China is determined to pull off a smooth Olympic Games unmarred by Covid-19. PHOTO: REUTERS

BEIJING (AFP) - China warned on Tuesday (Nov 30) that the fast-spreading Omicron Covid-19 variant would cause challenges in hosting next February's Winter Olympics in Beijing.

Although China has largely quashed the coronavirus within its borders through travel restrictions and snap lockdowns, recurrent domestic outbreaks linked to the Delta variant have put the authorities on high alert.

"I think it will definitely lead to challenges linked to prevention and control," foreign ministry spokesman Zhao Lijian said, adding that Beijing "appreciates the efforts by South Africa in offering timely information" on the variant.

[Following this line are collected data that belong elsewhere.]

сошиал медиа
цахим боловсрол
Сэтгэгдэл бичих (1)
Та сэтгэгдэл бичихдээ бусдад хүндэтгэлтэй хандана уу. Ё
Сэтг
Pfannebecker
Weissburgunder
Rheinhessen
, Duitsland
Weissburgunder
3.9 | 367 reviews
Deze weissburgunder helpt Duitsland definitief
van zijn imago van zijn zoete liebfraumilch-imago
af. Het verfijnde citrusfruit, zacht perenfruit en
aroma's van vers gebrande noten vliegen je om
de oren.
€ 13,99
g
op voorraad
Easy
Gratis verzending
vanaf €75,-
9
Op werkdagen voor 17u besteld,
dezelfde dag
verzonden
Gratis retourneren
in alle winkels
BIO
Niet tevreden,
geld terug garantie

"But China has a lot of experience in responding to Covid-19," Zhao added.

"I firmly believe the Winter Olympics will be conducted smoothly."

China is determined to pull off a smooth Olympic Games unmarred by Covid-19, in what would be a propaganda win for Beijing's zero-tolerance Covid-19 strategy.

Thousands of athletes, media and participants arriving from overseas are required to enter a strict "closed-loop" bubble.

Testing, vaccinations and the bubble are "among the vital elements that will enable the Games to take place safely," said an International Olympic Committee spokesman.

"The latest developments regarding Covid-19 reinforce the importance of all the measures... which can be further adapted if necessary."

Organisers last month admitted that the virus would be the "biggest challenge" in hosting the Games.

But health authorities said they had the means to cope with the new variant.

"China has already done a good job of technical preparations" for the Omicron variant, said Xu Wenbo, head of the virus control institute at China's Centre for Disease Control and Prevention.

"We have many lines of technical research, including preliminary technical research into deactivated vaccines, protein-based vaccines and vector-based vaccines," he said at a separate Tuesday briefing.

More than 1.1 billion people have been fully vaccinated against the coronavirus as of Monday, according to health authorities.